LA CULTURE EN DANGER

ARTISTES EN RÉSISTANCE

PAR FRANCISCO CRUZ

Grands oubliés du déconfinement, les acteurs du monde de la culture, livrés à eux-mêmes, organisent la reprise par leurs propres moyens (!)

Des mois après la crise pandémique du Covid en Chine, les autorités sanitaires et politiques européennes et du reste du monde déclaraient qu’il s’agissait d’un problème chinois, et qu’il n’y avait aucun risque de contagion. Des avions arrivaient tous les jours en provenance de Chine, probablement chargés de gens contaminés, mais le business avec Pekin était la priorité.…

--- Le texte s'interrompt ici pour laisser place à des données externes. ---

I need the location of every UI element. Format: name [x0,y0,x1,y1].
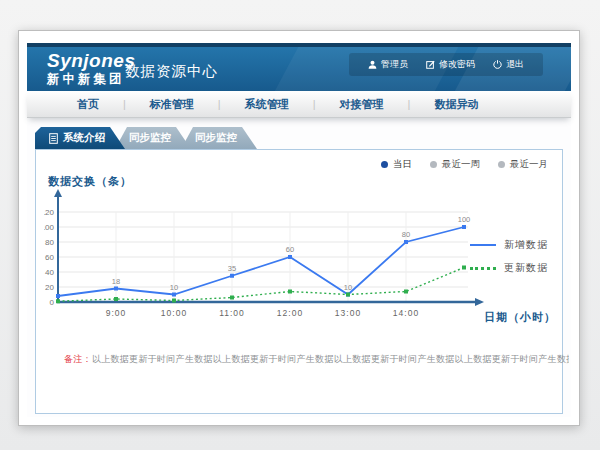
logo-brand-text: Synjones [47,51,135,70]
data-point [230,296,234,300]
x-tick-label: 9:00 [106,308,127,318]
range-option-label: 最近一周 [442,158,480,171]
legend-label: 新增数据 [504,238,548,252]
nav-item-1[interactable]: 首页 [53,97,123,112]
page-title: 数据资源中心 [125,62,218,81]
data-point [288,290,292,294]
range-option-label: 最近一月 [510,158,548,171]
x-tick-label: 12:00 [277,308,303,318]
logout-label: 退出 [506,58,524,71]
legend-swatch-icon [470,267,496,270]
x-tick-label: 10:00 [161,308,187,318]
nav-item-3[interactable]: 系统管理 [221,97,313,112]
footnote-text: 以上数据更新于时间产生数据以上数据更新于时间产生数据以上数据更新于时间产生数据以… [92,354,569,364]
data-point-label: 60 [286,245,294,254]
document-icon [49,133,58,144]
data-point [462,266,466,270]
x-axis-title: 日期（小时） [484,310,556,325]
user-account-button[interactable]: 管理员 [359,56,417,73]
legend-swatch-icon [470,244,496,246]
desktop-background: Synjones 新中新集团 数据资源中心 管理员 修改密码 退出 首页|标 [0,0,600,450]
tab-label: 系统介绍 [63,131,105,145]
legend-item-1: 新增数据 [470,238,548,252]
data-point [404,240,408,244]
logo-company-text: 新中新集团 [47,73,135,86]
user-menu: 管理员 修改密码 退出 [349,53,543,76]
edit-icon [426,60,435,69]
line-chart: 0204060801001209:0010:0011:0012:0013:001… [44,188,488,334]
footnote: 备注：以上数据更新于时间产生数据以上数据更新于时间产生数据以上数据更新于时间产生… [64,353,569,366]
tab-label: 同步监控 [129,131,171,145]
tab-1[interactable]: 系统介绍 [35,127,125,149]
nav-item-5[interactable]: 数据异动 [410,97,502,112]
chart-legend: 新增数据更新数据 [470,238,548,284]
radio-dot-icon [381,161,388,168]
data-point [346,293,350,297]
y-axis-arrow [54,189,62,197]
range-option-2[interactable]: 最近一周 [430,158,480,171]
app-header: Synjones 新中新集团 数据资源中心 管理员 修改密码 退出 [27,43,571,91]
y-tick-label: 120 [44,208,55,217]
data-point [56,294,60,298]
range-option-3[interactable]: 最近一月 [498,158,548,171]
power-icon [493,60,502,69]
legend-item-2: 更新数据 [470,261,548,275]
data-point [114,287,118,291]
data-point-label: 35 [228,264,236,273]
x-axis-arrow [475,298,484,306]
time-range-selector: 当日最近一周最近一月 [381,158,548,171]
y-tick-label: 40 [45,268,54,277]
nav-item-2[interactable]: 标准管理 [126,97,218,112]
tab-3[interactable]: 同步监控 [181,127,257,149]
legend-label: 更新数据 [504,261,548,275]
app-window: Synjones 新中新集团 数据资源中心 管理员 修改密码 退出 首页|标 [18,30,580,426]
data-point [56,299,60,303]
company-logo: Synjones 新中新集团 [47,51,135,86]
tab-2[interactable]: 同步监控 [115,127,191,149]
footnote-prefix: 备注： [64,354,92,364]
radio-dot-icon [430,161,437,168]
chart-panel: 当日最近一周最近一月 数据交换（条） 日期（小时） 02040608010012… [35,149,563,414]
user-name-label: 管理员 [381,58,408,71]
data-point [114,297,118,301]
range-option-1[interactable]: 当日 [381,158,412,171]
x-tick-label: 14:00 [393,308,419,318]
data-point [172,299,176,303]
data-point-label: 18 [112,277,120,286]
tab-label: 同步监控 [195,131,237,145]
user-icon [368,60,377,69]
x-tick-label: 11:00 [219,308,245,318]
y-tick-label: 80 [45,238,54,247]
change-password-button[interactable]: 修改密码 [417,56,484,73]
data-point [172,293,176,297]
change-password-label: 修改密码 [439,58,475,71]
data-point-label: 80 [402,230,410,239]
y-axis-title: 数据交换（条） [48,174,132,189]
content-area: 系统介绍同步监控同步监控 当日最近一周最近一月 数据交换（条） 日期（小时） 0… [27,118,571,417]
y-tick-label: 20 [45,283,54,292]
tab-bar: 系统介绍同步监控同步监控 [35,127,257,149]
range-option-label: 当日 [393,158,412,171]
data-point [462,225,466,229]
data-point [404,290,408,294]
logout-button[interactable]: 退出 [484,56,533,73]
nav-item-4[interactable]: 对接管理 [316,97,408,112]
y-tick-label: 0 [50,298,55,307]
data-point [230,274,234,278]
data-point-label: 10 [170,283,178,292]
main-nav: 首页|标准管理|系统管理|对接管理|数据异动 [27,91,571,118]
x-tick-label: 13:00 [335,308,361,318]
y-tick-label: 60 [45,253,54,262]
radio-dot-icon [498,161,505,168]
data-point-label: 100 [458,215,471,224]
data-point-label: 10 [344,283,352,292]
data-point [288,255,292,259]
y-tick-label: 100 [44,223,55,232]
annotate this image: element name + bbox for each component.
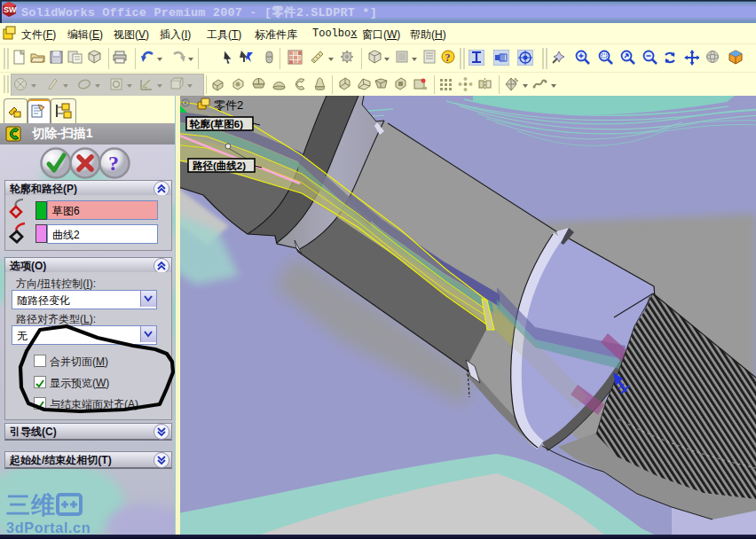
svg-text:SW: SW xyxy=(4,5,17,14)
svg-text:零件2: 零件2 xyxy=(214,98,243,112)
svg-text:轮廓(草图6): 轮廓(草图6) xyxy=(189,118,243,129)
svg-text:?: ? xyxy=(108,152,119,175)
svg-text:?: ? xyxy=(445,51,451,64)
svg-text:路径(曲线2): 路径(曲线2) xyxy=(192,160,246,171)
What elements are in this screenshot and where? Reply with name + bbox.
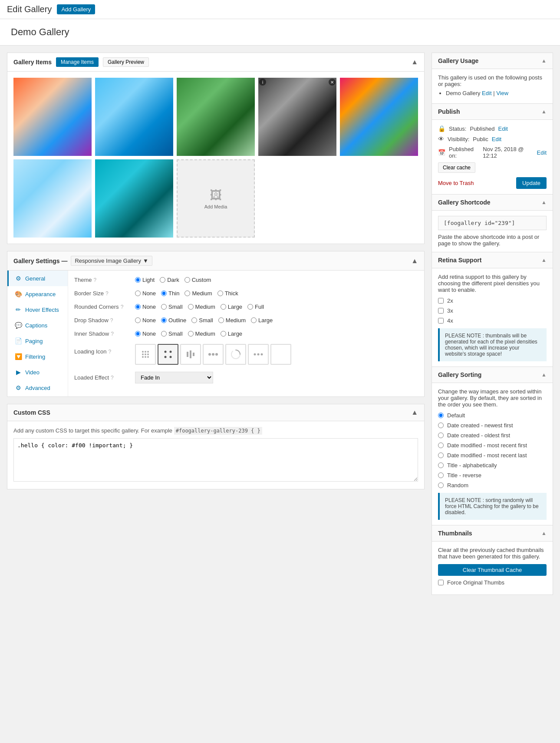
shadow-outline-radio[interactable] [161, 317, 167, 323]
settings-collapse[interactable]: ▲ [411, 257, 418, 265]
border-thin-option[interactable]: Thin [161, 290, 179, 297]
shadow-large-option[interactable]: Large [251, 317, 273, 324]
border-medium-radio[interactable] [184, 291, 190, 296]
rounded-full-option[interactable]: Full [247, 304, 264, 310]
nav-item-filtering[interactable]: 🔽 Filtering [7, 349, 68, 364]
inner-none-radio[interactable] [135, 331, 141, 337]
border-thin-radio[interactable] [161, 291, 167, 296]
force-original-checkbox[interactable] [438, 580, 444, 585]
theme-custom-radio[interactable] [184, 277, 190, 283]
manage-items-tab[interactable]: Manage Items [56, 57, 99, 67]
gallery-thumb-2[interactable] [95, 78, 173, 156]
rounded-small-option[interactable]: Small [161, 304, 183, 310]
nav-item-video[interactable]: ▶ Video [7, 364, 68, 380]
inner-medium-radio[interactable] [188, 331, 194, 337]
shadow-outline-option[interactable]: Outline [161, 317, 186, 324]
gallery-thumb-5[interactable] [340, 78, 418, 156]
theme-light-option[interactable]: Light [135, 277, 155, 283]
loading-icon-spinner[interactable] [225, 344, 246, 365]
clear-cache-button[interactable]: Clear cache [438, 162, 475, 173]
update-button[interactable]: Update [516, 177, 547, 189]
gallery-usage-collapse[interactable]: ▲ [541, 58, 547, 64]
rounded-medium-radio[interactable] [188, 304, 194, 310]
sorting-collapse[interactable]: ▲ [541, 372, 547, 378]
sort-modified-last-radio[interactable] [438, 452, 444, 458]
loading-icon-dots-line[interactable] [203, 344, 224, 365]
shadow-medium-option[interactable]: Medium [218, 317, 246, 324]
loading-icon-blank[interactable] [270, 344, 291, 365]
sort-title-alpha-radio[interactable] [438, 462, 444, 468]
loading-icon-dots-3[interactable] [248, 344, 269, 365]
loading-icon-dots-box[interactable] [158, 344, 178, 365]
nav-item-appearance[interactable]: 🎨 Appearance [7, 286, 68, 302]
retina-2x-checkbox[interactable] [438, 298, 444, 304]
usage-edit-link[interactable]: Edit [482, 90, 491, 96]
sort-default-radio[interactable] [438, 413, 444, 418]
sort-random-radio[interactable] [438, 482, 444, 488]
loaded-effect-select[interactable]: Fade In Slide In None [135, 372, 213, 383]
rounded-none-radio[interactable] [135, 304, 141, 310]
rounded-large-radio[interactable] [221, 304, 226, 310]
rounded-help-icon[interactable]: ? [121, 304, 124, 310]
inner-small-radio[interactable] [161, 331, 167, 337]
add-media-button[interactable]: 🖼 Add Media [177, 159, 255, 238]
visibility-edit-link[interactable]: Edit [492, 136, 501, 142]
gallery-items-collapse[interactable]: ▲ [411, 58, 418, 66]
loaded-effect-help[interactable]: ? [111, 375, 114, 381]
move-to-trash-link[interactable]: Move to Trash [438, 180, 474, 186]
thumb-remove-icon[interactable]: ✕ [329, 79, 336, 86]
rounded-medium-option[interactable]: Medium [188, 304, 215, 310]
theme-custom-option[interactable]: Custom [184, 277, 211, 283]
published-edit-link[interactable]: Edit [537, 149, 547, 156]
shortcode-collapse[interactable]: ▲ [541, 199, 547, 205]
shortcode-box[interactable]: [foogallery id="239"] [438, 216, 547, 230]
sort-title-reverse-radio[interactable] [438, 472, 444, 478]
gallery-title-input[interactable] [7, 24, 553, 40]
shadow-small-radio[interactable] [191, 317, 197, 323]
inner-large-radio[interactable] [221, 331, 226, 337]
border-help-icon[interactable]: ? [105, 291, 109, 297]
clear-thumbnails-button[interactable]: Clear Thumbnail Cache [438, 564, 547, 576]
shadow-medium-radio[interactable] [218, 317, 224, 323]
status-edit-link[interactable]: Edit [498, 125, 508, 132]
shadow-small-option[interactable]: Small [191, 317, 213, 324]
thumbnails-collapse[interactable]: ▲ [541, 530, 547, 536]
inner-none-option[interactable]: None [135, 330, 156, 337]
loading-icon-dots-grid[interactable] [135, 344, 156, 365]
add-gallery-button[interactable]: Add Gallery [57, 4, 95, 14]
retina-collapse[interactable]: ▲ [541, 257, 547, 263]
gallery-thumb-6[interactable] [13, 159, 92, 238]
inner-shadow-help-icon[interactable]: ? [111, 331, 114, 337]
publish-collapse[interactable]: ▲ [541, 109, 547, 115]
nav-item-paging[interactable]: 📄 Paging [7, 333, 68, 349]
inner-medium-option[interactable]: Medium [188, 330, 215, 337]
retina-3x-checkbox[interactable] [438, 308, 444, 314]
inner-large-option[interactable]: Large [221, 330, 242, 337]
sort-date-oldest-radio[interactable] [438, 433, 444, 438]
drop-shadow-help-icon[interactable]: ? [110, 317, 113, 324]
plugin-selector[interactable]: Responsive Image Gallery ▼ [71, 256, 152, 266]
loading-icon-help[interactable]: ? [108, 349, 111, 355]
nav-item-captions[interactable]: 💬 Captions [7, 317, 68, 333]
inner-small-option[interactable]: Small [161, 330, 183, 337]
nav-item-hover-effects[interactable]: ✏ Hover Effects [7, 302, 68, 317]
rounded-full-radio[interactable] [247, 304, 253, 310]
gallery-thumb-4[interactable]: i ✕ [258, 78, 336, 156]
shadow-large-radio[interactable] [251, 317, 257, 323]
sort-modified-recent-radio[interactable] [438, 442, 444, 448]
rounded-small-radio[interactable] [161, 304, 167, 310]
shadow-none-radio[interactable] [135, 317, 141, 323]
gallery-thumb-1[interactable] [13, 78, 92, 156]
custom-css-textarea[interactable] [13, 438, 418, 482]
thumb-info-icon[interactable]: i [259, 79, 266, 86]
theme-dark-option[interactable]: Dark [160, 277, 179, 283]
theme-light-radio[interactable] [135, 277, 141, 283]
theme-help-icon[interactable]: ? [93, 277, 96, 283]
border-thick-radio[interactable] [217, 291, 223, 296]
usage-view-link[interactable]: View [496, 90, 508, 96]
rounded-none-option[interactable]: None [135, 304, 156, 310]
border-none-option[interactable]: None [135, 290, 156, 297]
nav-item-general[interactable]: ⚙ General [7, 271, 68, 286]
custom-css-collapse[interactable]: ▲ [411, 409, 418, 416]
loading-icon-bars[interactable] [180, 344, 201, 365]
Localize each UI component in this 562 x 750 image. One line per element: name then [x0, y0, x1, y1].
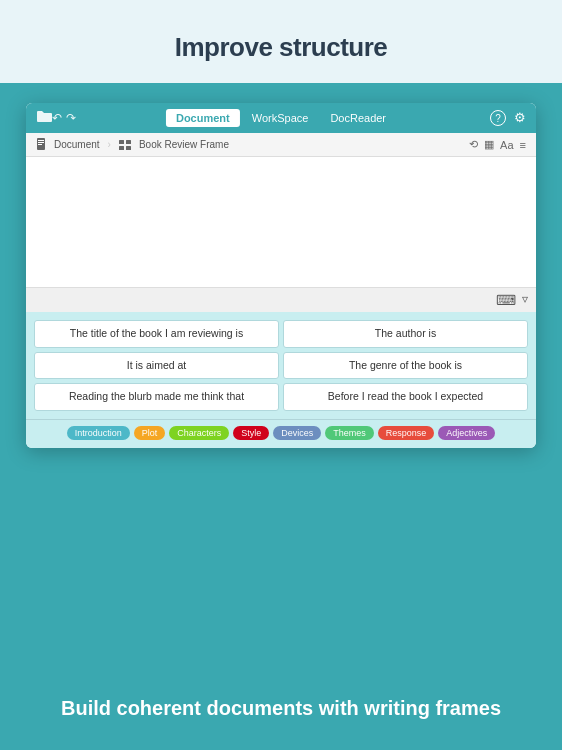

Après, ce fut la contagion de la peur, l’enfermement de la population, les statistiques alarmantes, la manipulation de l’information, le mensonge érigé en vérité officielle, la censure des voix dissidentes, l’introduction de nouvelles formes de contrôle social, la violation des droits citoyens, des droits humains élémentaires… à grands renforts de surveillance militaire et policière. Ensuite, vint le temps des aides compensatoires aux grands groupes complices de la dégradation de notre planète. L’ouverture des marchés du tout superflu, la réactivation du consumérisme inconscient et aliénant, en vertu de la sacro-sainte croissance économique… (pour une minorité, aux dépens de la misère pour une part grandissante de la population un peu partout dans le monde).

Par contre, l’interdiction persiste dans le domaine artistique : les meilleures expressions de l’esprit humain, et notamment la beauté (du son, du geste, du mouvement) n’intéressent guère les décideurs du marché global ultra-libéral. La réunion des citoyens pour jouir librement de la créativité des musiciens, danseurs, acteurs, serait-elle pour eux si inutile, si peu rentable, voire dangereuse et subversive ? Il n’y a pourtant jamais eu tant de policiers, de drones et d’hélicoptères pour surveiller les réunions artistiques ces dernières années…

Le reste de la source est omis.